Les e-sportifs d’élite sont-ils reconnus légalement?
Mon fils joue toute la journée aux jeux vidéo et il essaie de m’expliquer qu’il s’entraîne comme le ferait tout sportif de haut niveau! Il me parle de compétition en ligne, cash prize et autres termes qui m’échappent complètement. Selon ses explications, il serait actif dans l’e-sport… Est-ce que ça existe juridiquement?
D, Genève
L’e-sport ou sport électronique est la pratique compétitive des jeux vidéo, souvent dans un cadre structuré avec des tournois, des équipes et des cash prizes (une récompense donnée à un joueur pour avoir gagné une compétition). Contrairement au sport traditionnel, qui repose sur une activité physique intense, l’e-sport mobilise avant tout des compétences cognitives, stratégiques et de coordination motrice fine.

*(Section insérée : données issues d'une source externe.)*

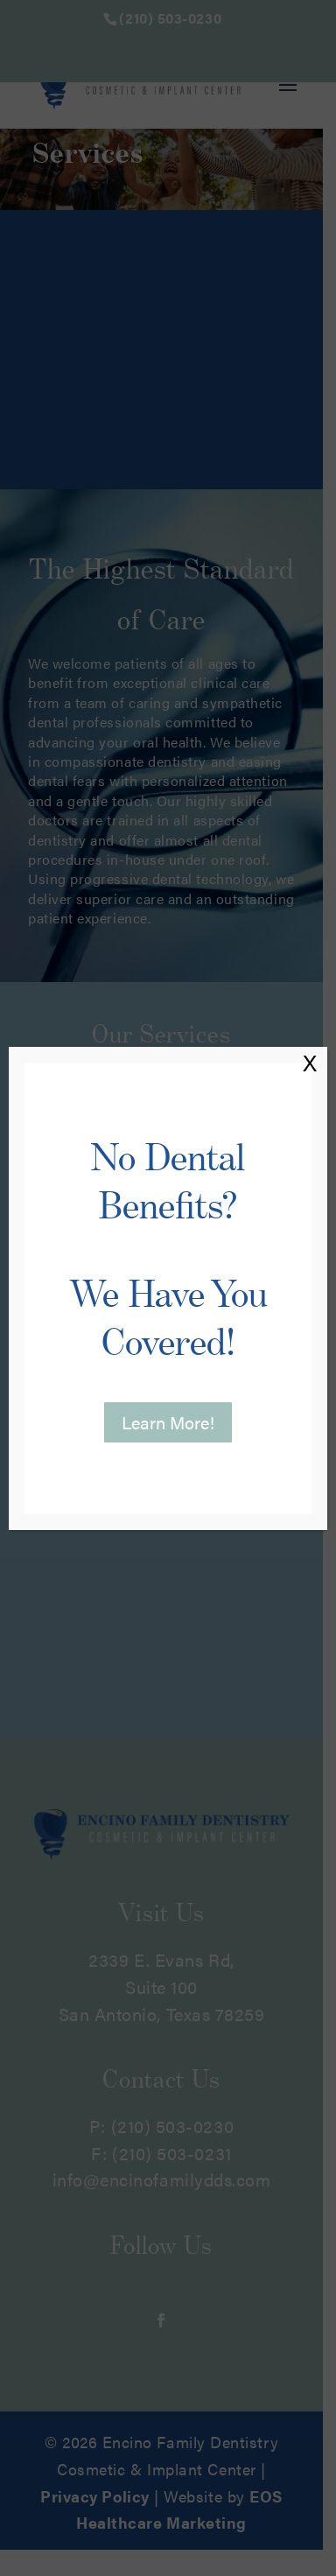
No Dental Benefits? (167, 1249)
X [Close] (310, 1063)
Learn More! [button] (168, 1422)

Ces nouveaux sportifs utilisent principalement un ordinateur ou une console de jeux vidéo.
En Suisse, la distinction entre sport et e-sport est encore floue. L’Office fédéral du sport (OFSPO) ne reconnaît pas officiellement l’e-sport comme une discipline sportive au même titre que le football ou le tennis. La loi fédérale sur l’encouragement du sport (LESp) et son ordonnance reste muette sur le sujet. Toutefois, certaines organisations suisses, comme la Swiss Esports Federation (SESF), œuvrent pour une reconnaissance institutionnelle.
D’un point de vue juridique, cette absence de reconnaissance a des implications: les joueurs professionnels d’e-sport ne bénéficient pas des mêmes protections et soutiens que les athlètes classiques, comme les aides fédérales ou les statuts spécifiques en matière d’assurance sociale. En revanche, ils restent soumis aux règles générales du droit du travail et des contrats en cas de sponsoring ou de participation à des compétitions. Les contrats d’e-sport soulèvent également des questions en matière de droits d’image, de fiscalité et de réglementation des transferts de joueurs, qui s’inspirent souvent des procédés en vigueur dans le sport traditionnel.

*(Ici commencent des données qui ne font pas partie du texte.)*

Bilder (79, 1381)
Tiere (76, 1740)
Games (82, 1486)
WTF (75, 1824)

Dans la pratique, l’e-sport est déjà structuré comme un sport, avec des ligues, des entraîneurs et des préparations intensives. Certains joueurs passent des heures à s’entraîner, tout comme les sportifs traditionnels, mais en mobilisant d’autres capacités: réflexes, concentration et prise de décision rapide.
Le Tribunal arbitral du sport (TAS), basé à Lausanne, pourrait jouer un rôle clé dans l’évolution du statut juridique de l’e-sport, car il est régulièrement sollicité pour trancher des litiges dans les sports classiques liés aux contrats de joueurs, aux règlements de tournois et aux différends entre organisateurs et sponsors. Le TAS ne s’est pas encore prononcé sur une reconnaissance formelle de l’e-sport en tant que discipline sportive; ajouter l’e-sport à ses compétences constituerait selon certains une étape déterminante pour son assimilation au sport traditionnel et permettrait d’harmoniser les pratiques juridiques au niveau international.
En résumé, si votre fils se voit comme un sportif, il n’a pas tort sur le fond. Mais d’un point de vue juridique et institutionnel en Suisse, l’e-sport n’a pas encore le même statut que le sport traditionnel. Cela pourrait évoluer à l’avenir, notamment avec la montée en puissance des compétitions internationales et l’intérêt grandissant du public ainsi que des milieux économiques à l’e-sport. Preuve en est, les Jeux olympiques de l’e-sport se tiendront pour la première fois en 2027.